1
votes

I have parquet files in S3 created using different sources. They have the same schema. 1 is created using Athena CTAS. Another is created using AWS Glue/Spark.

The files created by Glue looks like:

enter image description here

Athena CTAS ones looks like:

enter image description here

I tried copying the files that are in missing partitions into another folder then use a Glue crawler and Glue can detect that. But it cannot seem to detect these partitions when everything is put together. Why is that? Do I need to process all the data using 1 method for this to work?

2
Do Athena and the Glue/Spark job write files to the same partition location?ya2410

2 Answers

2
votes

If you have added data to a new partition Glue should detect it if the schema matches.

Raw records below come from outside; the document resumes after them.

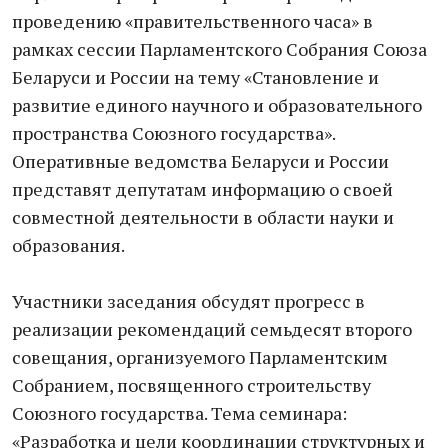
проведению «правительственного часа» в
рамках сессии Парламентского Собрания Союза
Беларуси и России на тему «Становление и
развитие единого научного и образовательного
пространства Союзного государства».
Оперативные ведомства Беларуси и России
представят депутатам информацию о своей
совместной деятельности в области науки и
образования.
Участники заседания обсудят прогресс в
реализации рекомендаций семьдесят второго
совещания, организуемого Парламентским
Собранием, посвященного строительству
Союзного государства. Тема семинара:
«Разработка и цели координации структурных и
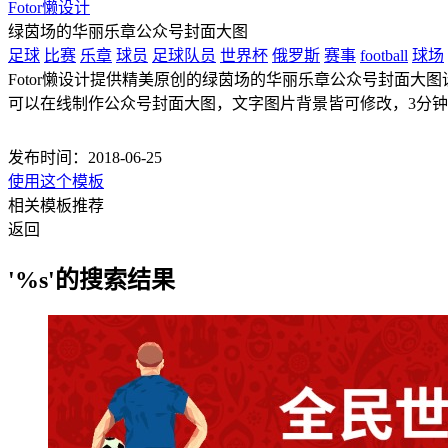
Fotor懒设计
绿茵场的华丽乐章公众号封面大图
足球
比赛
乐章
球员
足球队员
世界杯
俄罗斯
赛事
football
球场
Fotor懒设计提供精美原创的绿茵场的华丽乐章公众号封面大图设计
可以在线制作公众号封面大图，文字图片背景皆可修改，3分
发布时间：2018-06-25
使用这个模板
相关模板推荐
返回
'%s'的搜索结果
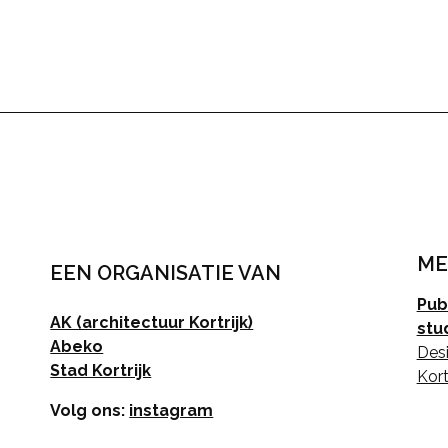
ME
EEN ORGANISATIE VAN
Pub
AK (architectuur Kortrijk)
stu
Abeko
Desi
Stad Kortrijk
Kort
Volg ons:
instagram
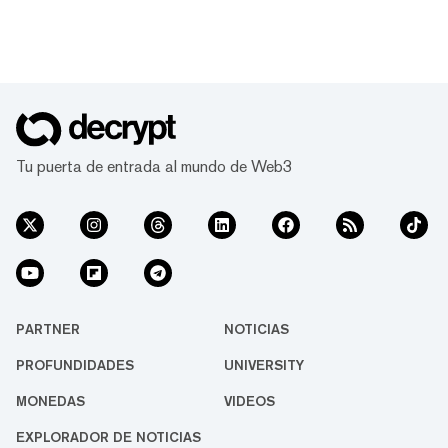
Tu puerta de entrada al mundo de Web3
PARTNER
NOTICIAS
PROFUNDIDADES
UNIVERSITY
MONEDAS
VIDEOS
EXPLORADOR DE NOTICIAS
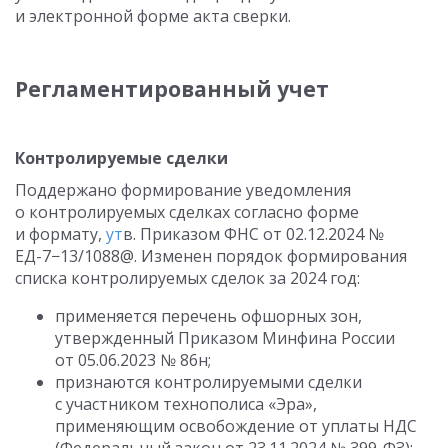
и электронной форме акта сверки.
Регламентированный учет
Контролируемые сделки
Поддержано формирование уведомления
о контролируемых сделках согласно форме
и формату,
ут
в. Приказом ФНС
от 02.12.2024
№
ЕД-7−13/1088@. Изменен порядок формирования
списка контролируемых сделок за 2024 год:
применяется перечень офшорных зон,
утвержденный Приказом Минфина России
от 05.06.2023
№ 86н;
признаются контролируемыми сделки
с участником технополиса «Эра»,
применяющим освобождение от уплаты НДС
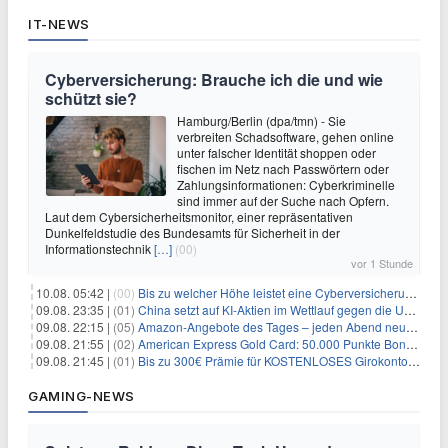
IT-NEWS
Cyberversicherung: Brauche ich die und wie
schützt sie?
Hamburg/Berlin (dpa/tmn) - Sie
verbreiten Schadsoftware, gehen online
unter falscher Identität shoppen oder
fischen im Netz nach Passwörtern oder
Zahlungsinformationen: Cyberkriminelle
sind immer auf der Suche nach Opfern.
Laut dem Cybersicherheitsmonitor, einer repräsentativen
Dunkelfeldstudie des Bundesamts für Sicherheit in der
Informationstechnik
[…]
(00)
vor 1 Stunde
10.08. 05:42 |
(00)
Bis zu welcher Höhe leistet eine Cyberversicherung?
09.08. 23:35 |
(01)
China setzt auf KI-Aktien im Wettlauf gegen die USA um Chip- und Technologiedominanz
09.08. 22:15 |
(05)
Amazon-Angebote des Tages – jeden Abend neue Deals zum Stöbern
09.08. 21:55 |
(02)
American Express Gold Card: 50.000 Punkte Bonus + Metall-Kreditkarte
09.08. 21:45 |
(01)
Bis zu 300€ Prämie für KOSTENLOSES Girokonto bei der Santander – 50€ schon nach 1 Woche!
GAMING-NEWS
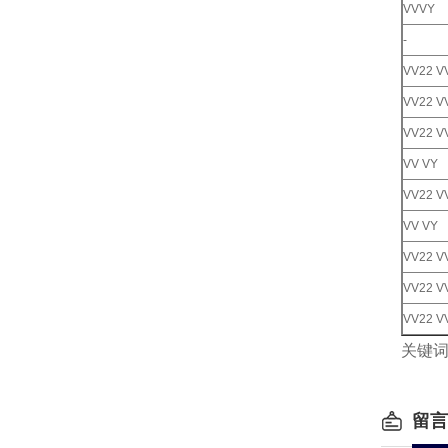
VVVY
-
VV22 V
VV22 V
VV22 V
VV VY
VV22 V
VV VY
VV22 V
VV22 V
VV22 V
关键
留言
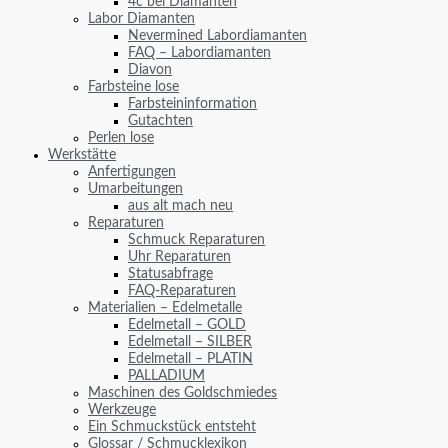
4c bei Diamanten
Labor Diamanten
Nevermined Labordiamanten
FAQ – Labordiamanten
Diavon
Farbsteine lose
Farbsteininformation
Gutachten
Perlen lose
Werkstätte
Anfertigungen
Umarbeitungen
aus alt mach neu
Reparaturen
Schmuck Reparaturen
Uhr Reparaturen
Statusabfrage
FAQ-Reparaturen
Materialien – Edelmetalle
Edelmetall – GOLD
Edelmetall – SILBER
Edelmetall – PLATIN
PALLADIUM
Maschinen des Goldschmiedes
Werkzeuge
Ein Schmuckstück entsteht
Glossar / Schmucklexikon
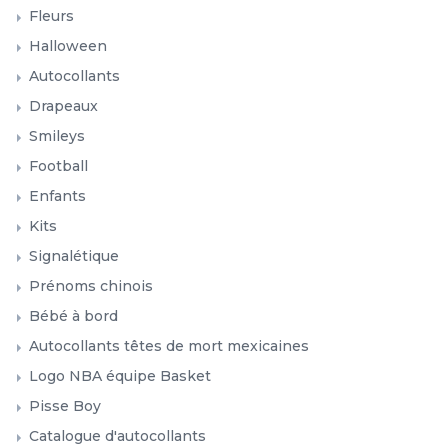
Logo NBA équipe Basket
Pisse Boy
Catalogue d'autocollants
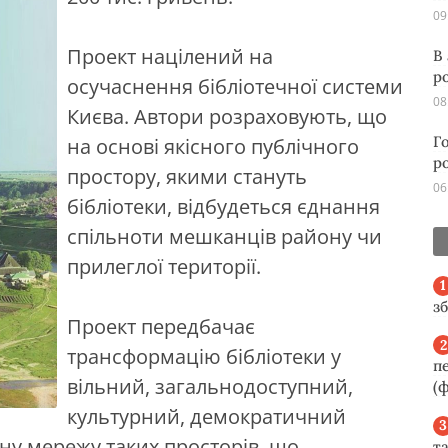
09
Проект націлений на
В
р
осучаснення бібліотечної системи
08
Києва. Автори розраховують, що
Г
на основі якісного публічного
р
простору, якими стануть
06
бібліотеки, відбудеться єднання
спільноти мешканців району чи
прилеглої території.
з
Проект передбачає
трансформацію бібліотеки у
п
вільний, загальнодоступний,
(ф
культурний, демократичний
дину мережу таких просторів, що
та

You could try doing it manually with Athena and see if that works. Hopefully it will at least give you a helpful error.

ALTER TABLE orders ADD
  PARTITION (dt = '2016-05-14', country = 'IN') LOCATION 's3://mystorage/path/to/INDIA_14_May_2016'
  PARTITION (dt = '2016-05-15', country = 'IN') LOCATION 's3://mystorage/path/to/INDIA_15_May_2016';

source: https://docs.aws.amazon.com/athena/latest/ug/alter-table-add-partition.html

You could also try loading and printing the schema for both partitions and see if something is off?

Without more specifics, Ex. examples of how you are actually partitioning, I don't think I can help much more.

You should try to come up with a more reproducible example.

1
votes

Ok, I found the issue. 2 main issues

  • Athena output bigint while spark output int
  • Some columns have different case like: countryname vs countryName

One useful tip is to either printSchema of each partition and compare using diff. Or check AWS Glue Data Catalog table partition and see the difference in partitions there.